* [Record excerpts]:
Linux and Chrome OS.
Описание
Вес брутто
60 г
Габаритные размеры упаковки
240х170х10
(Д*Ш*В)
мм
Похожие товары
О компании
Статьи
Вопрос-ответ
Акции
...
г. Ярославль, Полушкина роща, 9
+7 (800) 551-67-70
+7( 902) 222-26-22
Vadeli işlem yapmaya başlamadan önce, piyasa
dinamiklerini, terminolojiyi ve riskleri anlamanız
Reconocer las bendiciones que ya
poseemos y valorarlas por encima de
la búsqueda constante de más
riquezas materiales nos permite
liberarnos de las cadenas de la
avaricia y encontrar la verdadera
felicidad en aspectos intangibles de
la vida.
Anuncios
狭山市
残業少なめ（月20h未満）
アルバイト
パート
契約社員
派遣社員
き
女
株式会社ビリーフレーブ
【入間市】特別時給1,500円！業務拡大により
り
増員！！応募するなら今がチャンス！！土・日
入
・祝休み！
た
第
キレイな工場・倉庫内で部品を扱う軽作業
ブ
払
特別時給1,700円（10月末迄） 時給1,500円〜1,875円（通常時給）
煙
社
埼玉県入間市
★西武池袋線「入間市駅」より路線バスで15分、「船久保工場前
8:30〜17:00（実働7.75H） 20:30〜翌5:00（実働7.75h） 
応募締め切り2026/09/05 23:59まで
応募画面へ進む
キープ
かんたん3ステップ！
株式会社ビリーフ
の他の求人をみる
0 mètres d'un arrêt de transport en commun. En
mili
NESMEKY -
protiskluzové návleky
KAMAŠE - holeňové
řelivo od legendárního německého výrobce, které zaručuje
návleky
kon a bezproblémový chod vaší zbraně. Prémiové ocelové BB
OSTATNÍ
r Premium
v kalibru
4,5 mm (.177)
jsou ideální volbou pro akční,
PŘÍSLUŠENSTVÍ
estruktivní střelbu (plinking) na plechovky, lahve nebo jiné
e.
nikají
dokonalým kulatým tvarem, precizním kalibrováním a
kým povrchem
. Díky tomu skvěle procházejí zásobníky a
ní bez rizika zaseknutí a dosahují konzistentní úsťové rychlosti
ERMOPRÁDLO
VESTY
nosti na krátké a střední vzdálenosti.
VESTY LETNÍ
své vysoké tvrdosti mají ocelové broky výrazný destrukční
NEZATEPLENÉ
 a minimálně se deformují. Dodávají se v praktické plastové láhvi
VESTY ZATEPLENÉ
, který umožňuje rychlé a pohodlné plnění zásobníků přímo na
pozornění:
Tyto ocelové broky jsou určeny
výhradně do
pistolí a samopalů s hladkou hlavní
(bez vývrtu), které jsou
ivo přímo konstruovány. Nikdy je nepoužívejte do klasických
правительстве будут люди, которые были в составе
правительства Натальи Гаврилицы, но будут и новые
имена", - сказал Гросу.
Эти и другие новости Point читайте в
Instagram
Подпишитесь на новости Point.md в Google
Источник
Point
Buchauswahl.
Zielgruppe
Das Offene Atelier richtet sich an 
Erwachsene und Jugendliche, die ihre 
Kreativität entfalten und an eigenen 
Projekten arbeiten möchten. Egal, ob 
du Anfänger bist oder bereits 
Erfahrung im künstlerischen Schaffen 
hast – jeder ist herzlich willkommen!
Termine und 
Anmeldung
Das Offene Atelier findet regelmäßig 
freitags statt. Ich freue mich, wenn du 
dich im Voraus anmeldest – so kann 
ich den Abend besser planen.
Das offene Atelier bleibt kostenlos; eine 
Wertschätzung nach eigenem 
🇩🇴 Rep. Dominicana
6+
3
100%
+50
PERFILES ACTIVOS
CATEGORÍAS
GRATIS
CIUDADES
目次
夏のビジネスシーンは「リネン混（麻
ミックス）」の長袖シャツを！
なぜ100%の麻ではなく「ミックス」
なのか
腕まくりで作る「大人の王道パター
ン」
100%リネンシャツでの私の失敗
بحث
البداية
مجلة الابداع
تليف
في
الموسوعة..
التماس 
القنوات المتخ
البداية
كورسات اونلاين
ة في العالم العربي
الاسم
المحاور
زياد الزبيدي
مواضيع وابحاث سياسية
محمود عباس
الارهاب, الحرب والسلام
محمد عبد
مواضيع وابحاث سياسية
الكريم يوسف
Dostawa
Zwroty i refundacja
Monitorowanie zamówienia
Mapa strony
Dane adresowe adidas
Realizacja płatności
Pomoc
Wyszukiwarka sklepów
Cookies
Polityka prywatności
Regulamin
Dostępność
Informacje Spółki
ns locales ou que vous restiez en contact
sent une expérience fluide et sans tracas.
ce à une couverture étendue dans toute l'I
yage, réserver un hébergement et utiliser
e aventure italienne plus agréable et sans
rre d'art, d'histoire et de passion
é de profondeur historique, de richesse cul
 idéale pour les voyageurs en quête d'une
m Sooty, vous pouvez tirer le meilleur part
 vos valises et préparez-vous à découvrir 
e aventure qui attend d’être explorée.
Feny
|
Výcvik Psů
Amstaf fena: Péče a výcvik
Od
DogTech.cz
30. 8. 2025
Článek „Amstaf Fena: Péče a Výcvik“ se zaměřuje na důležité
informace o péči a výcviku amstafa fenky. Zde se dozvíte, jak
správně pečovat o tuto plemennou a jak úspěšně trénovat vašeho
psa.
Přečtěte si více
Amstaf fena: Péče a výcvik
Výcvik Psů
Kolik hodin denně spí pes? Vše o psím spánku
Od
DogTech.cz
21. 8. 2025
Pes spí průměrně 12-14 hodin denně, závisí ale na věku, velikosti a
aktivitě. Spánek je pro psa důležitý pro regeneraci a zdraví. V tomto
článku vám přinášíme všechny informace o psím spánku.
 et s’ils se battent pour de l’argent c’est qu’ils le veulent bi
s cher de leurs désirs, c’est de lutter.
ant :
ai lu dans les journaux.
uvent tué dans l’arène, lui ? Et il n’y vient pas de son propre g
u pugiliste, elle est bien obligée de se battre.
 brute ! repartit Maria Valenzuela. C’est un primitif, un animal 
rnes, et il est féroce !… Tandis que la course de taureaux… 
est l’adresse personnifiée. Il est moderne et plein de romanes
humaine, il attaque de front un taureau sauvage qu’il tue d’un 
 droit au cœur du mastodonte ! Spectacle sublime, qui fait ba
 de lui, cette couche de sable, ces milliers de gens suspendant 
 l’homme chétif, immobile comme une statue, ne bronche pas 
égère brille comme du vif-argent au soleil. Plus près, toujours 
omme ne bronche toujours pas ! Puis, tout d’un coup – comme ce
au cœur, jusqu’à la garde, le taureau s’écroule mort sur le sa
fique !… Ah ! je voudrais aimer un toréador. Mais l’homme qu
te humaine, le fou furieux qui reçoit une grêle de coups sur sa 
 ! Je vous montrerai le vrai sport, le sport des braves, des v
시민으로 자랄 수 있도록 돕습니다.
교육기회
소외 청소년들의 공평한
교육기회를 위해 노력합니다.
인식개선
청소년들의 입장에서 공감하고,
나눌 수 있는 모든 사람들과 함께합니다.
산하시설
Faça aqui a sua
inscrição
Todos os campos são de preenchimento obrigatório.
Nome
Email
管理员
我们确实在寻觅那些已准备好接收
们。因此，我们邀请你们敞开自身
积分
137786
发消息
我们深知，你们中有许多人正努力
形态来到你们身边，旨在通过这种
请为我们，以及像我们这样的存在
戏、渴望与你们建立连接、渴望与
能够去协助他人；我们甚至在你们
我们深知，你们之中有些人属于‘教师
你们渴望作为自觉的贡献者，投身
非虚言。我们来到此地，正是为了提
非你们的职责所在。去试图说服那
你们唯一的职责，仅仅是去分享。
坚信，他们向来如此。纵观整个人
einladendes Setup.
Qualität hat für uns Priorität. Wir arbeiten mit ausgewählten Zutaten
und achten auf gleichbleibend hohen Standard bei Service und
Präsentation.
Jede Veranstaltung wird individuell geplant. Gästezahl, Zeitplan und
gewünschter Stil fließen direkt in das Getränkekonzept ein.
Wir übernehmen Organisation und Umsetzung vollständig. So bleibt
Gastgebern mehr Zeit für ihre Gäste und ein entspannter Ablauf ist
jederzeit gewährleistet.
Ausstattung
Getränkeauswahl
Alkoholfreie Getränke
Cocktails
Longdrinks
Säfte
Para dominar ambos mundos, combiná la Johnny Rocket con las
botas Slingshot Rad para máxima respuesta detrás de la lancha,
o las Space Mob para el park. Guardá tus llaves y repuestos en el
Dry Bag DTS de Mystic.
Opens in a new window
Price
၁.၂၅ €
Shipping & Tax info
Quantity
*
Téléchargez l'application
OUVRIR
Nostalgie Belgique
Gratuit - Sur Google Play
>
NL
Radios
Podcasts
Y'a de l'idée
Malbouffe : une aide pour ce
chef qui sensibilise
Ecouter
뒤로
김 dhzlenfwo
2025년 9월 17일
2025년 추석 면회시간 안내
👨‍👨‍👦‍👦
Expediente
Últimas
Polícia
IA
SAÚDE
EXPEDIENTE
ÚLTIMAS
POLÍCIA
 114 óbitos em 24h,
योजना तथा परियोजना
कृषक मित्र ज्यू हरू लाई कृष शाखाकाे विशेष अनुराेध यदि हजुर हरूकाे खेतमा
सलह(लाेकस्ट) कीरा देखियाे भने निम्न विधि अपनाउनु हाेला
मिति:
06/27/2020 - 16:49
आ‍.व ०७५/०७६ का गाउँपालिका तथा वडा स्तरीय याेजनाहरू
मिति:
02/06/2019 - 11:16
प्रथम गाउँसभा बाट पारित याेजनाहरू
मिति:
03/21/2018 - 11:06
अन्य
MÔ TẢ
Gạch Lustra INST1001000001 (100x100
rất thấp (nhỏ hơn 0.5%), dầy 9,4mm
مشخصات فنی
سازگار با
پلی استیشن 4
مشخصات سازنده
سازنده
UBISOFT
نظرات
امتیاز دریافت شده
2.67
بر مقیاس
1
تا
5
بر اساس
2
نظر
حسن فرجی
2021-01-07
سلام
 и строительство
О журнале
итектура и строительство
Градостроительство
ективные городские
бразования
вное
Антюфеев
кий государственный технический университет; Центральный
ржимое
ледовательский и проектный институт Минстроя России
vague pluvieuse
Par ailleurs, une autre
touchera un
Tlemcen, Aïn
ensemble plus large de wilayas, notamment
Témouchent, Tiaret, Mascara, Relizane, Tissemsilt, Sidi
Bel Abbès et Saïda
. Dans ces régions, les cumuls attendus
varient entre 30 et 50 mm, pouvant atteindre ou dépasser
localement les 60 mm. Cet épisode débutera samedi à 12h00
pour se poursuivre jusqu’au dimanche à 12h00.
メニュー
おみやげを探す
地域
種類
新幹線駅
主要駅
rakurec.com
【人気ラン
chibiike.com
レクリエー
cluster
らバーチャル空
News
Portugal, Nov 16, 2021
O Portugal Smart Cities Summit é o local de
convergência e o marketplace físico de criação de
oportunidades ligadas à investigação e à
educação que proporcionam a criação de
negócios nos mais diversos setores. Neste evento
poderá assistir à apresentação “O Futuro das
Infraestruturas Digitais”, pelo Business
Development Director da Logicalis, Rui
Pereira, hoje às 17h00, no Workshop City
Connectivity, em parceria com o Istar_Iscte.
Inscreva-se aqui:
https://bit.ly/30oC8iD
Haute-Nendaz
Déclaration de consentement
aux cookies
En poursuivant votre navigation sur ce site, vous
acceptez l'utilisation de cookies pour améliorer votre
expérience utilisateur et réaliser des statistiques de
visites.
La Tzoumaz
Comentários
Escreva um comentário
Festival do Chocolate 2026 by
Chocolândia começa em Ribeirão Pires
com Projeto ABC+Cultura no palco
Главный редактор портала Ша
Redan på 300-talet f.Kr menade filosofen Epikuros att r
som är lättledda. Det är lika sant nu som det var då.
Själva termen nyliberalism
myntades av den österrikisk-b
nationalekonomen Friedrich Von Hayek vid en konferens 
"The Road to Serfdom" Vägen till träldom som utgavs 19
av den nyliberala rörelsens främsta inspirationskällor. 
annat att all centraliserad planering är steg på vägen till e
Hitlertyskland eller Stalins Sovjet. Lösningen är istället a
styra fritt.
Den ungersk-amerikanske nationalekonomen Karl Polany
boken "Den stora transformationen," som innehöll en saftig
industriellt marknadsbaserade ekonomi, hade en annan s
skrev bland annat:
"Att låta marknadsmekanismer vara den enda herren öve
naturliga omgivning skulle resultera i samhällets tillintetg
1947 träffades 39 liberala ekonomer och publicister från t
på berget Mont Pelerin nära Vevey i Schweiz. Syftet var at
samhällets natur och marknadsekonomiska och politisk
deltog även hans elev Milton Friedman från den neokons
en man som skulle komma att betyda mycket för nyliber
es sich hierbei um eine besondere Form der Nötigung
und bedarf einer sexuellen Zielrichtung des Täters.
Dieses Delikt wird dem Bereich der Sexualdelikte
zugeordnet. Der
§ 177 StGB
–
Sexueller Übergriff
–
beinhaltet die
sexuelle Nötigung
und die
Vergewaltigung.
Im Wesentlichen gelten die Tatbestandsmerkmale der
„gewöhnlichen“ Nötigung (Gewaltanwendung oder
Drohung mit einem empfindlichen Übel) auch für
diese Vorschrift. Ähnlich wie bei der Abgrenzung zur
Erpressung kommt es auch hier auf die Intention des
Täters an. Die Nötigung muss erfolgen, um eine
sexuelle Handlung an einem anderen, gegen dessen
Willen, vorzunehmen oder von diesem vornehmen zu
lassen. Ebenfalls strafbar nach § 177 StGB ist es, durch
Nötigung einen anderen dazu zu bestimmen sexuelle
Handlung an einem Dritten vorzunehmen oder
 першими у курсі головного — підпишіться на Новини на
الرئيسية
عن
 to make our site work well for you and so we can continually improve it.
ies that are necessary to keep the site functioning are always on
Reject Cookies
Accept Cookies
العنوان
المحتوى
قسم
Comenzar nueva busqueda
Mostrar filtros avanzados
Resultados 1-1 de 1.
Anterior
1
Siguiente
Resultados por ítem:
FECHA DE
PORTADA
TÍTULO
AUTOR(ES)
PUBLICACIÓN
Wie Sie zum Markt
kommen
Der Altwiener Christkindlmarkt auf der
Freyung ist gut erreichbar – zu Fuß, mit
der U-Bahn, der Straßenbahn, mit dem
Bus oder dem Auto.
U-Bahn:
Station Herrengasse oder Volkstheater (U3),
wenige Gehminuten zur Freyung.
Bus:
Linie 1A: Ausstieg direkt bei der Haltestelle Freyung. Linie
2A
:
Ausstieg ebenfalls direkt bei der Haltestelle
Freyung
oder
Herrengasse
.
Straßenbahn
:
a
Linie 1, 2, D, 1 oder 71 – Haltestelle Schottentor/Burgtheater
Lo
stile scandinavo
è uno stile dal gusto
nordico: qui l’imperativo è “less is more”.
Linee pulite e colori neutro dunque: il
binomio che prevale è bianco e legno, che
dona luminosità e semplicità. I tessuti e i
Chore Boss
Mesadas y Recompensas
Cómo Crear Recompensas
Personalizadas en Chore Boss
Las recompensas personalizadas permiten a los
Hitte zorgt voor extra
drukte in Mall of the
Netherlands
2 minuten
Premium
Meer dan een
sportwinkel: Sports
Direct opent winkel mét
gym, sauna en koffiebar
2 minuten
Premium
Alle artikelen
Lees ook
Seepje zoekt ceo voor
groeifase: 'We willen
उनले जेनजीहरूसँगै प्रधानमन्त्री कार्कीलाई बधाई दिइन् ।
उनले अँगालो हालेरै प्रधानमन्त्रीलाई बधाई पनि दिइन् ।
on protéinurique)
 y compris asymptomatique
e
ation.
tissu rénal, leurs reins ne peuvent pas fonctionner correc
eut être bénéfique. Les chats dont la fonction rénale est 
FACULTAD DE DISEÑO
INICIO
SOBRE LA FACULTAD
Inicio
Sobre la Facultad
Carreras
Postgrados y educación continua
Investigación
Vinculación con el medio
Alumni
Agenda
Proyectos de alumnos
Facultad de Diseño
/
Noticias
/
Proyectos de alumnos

* [Work request]:
Give again exactly, and only, the lines above starting at the one with "beinhaltet die" and ending at the one with "Erpressung kommt es".

* [Response to the exercise]:
beinhaltet die
sexuelle Nötigung
und die
Vergewaltigung.
Im Wesentlichen gelten die Tatbestandsmerkmale der
„gewöhnlichen“ Nötigung (Gewaltanwendung oder
Drohung mit einem empfindlichen Übel) auch für
diese Vorschrift. Ähnlich wie bei der Abgrenzung zur
Erpressung kommt es auch hier auf die Intention des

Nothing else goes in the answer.